For many years, Nilay has likened the venerable Toyota Prius to "a shoe." (He says it with a hint of anger, too, which is what really sells it.) I liked the Prius quite a bit before he made that comment — I liked it a lot, actually! — but ever since, I've been unable to stop myself from imagining a worn, frumpy loafer on wheels rambling down the highway with an electric whir. I guess what I'm trying to say, really, is that Nilay ruined the Prius for me.
I fear that Audi may have done the same to the Google car. Google, for its part, has always portrayed the shape of its sprightly, two-passenger pod as cute and non-threatening. But this line from the transcription of a conversation in Audi's 2014 annual report is... something else:
WEINBERG: For me, Google and Tesla are above all about displaying courage. Courage to venture into areas in which they are definitely not experts. I see the Google Car as nothing more than a prototype. No German automotive manufacturer would ever have dared to show such an ugly potato in public.

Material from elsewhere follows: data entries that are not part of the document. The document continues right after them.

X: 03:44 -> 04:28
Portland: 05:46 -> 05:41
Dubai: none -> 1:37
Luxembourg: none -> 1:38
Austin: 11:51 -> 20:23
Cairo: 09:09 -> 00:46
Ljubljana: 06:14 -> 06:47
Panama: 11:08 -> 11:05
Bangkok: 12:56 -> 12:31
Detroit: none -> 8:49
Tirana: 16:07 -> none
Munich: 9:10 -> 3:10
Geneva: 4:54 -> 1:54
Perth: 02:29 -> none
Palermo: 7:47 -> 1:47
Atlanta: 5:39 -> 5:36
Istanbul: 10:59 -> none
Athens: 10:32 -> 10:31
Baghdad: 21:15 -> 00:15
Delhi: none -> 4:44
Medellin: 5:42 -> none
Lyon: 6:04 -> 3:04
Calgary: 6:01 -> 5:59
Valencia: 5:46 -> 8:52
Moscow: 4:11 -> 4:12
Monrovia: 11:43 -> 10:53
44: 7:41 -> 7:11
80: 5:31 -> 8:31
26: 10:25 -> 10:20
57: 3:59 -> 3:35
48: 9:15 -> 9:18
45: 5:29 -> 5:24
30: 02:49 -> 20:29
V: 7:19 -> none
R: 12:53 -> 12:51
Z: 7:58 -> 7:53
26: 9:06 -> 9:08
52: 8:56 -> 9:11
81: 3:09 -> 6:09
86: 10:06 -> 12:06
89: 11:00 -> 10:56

STADLER: Well, you said that (laughs).
"Weinberg" is Ulrich Weinberg, a professor who Audi identifies as "an innovation expert," talking to Audi board member Rupert Stadler. So Audi gets a bit of a pass here: Weinberg is external to Audi, though the luxury automaker still saw fit to include the sick burn in its annual report.
Personally, if I had to equate the Google car to a foodstuff, I'd probably have called it an egg — it's closer to the right color, and the car is inarguably smoother than a potato. But either way, it's a clean sucker punch.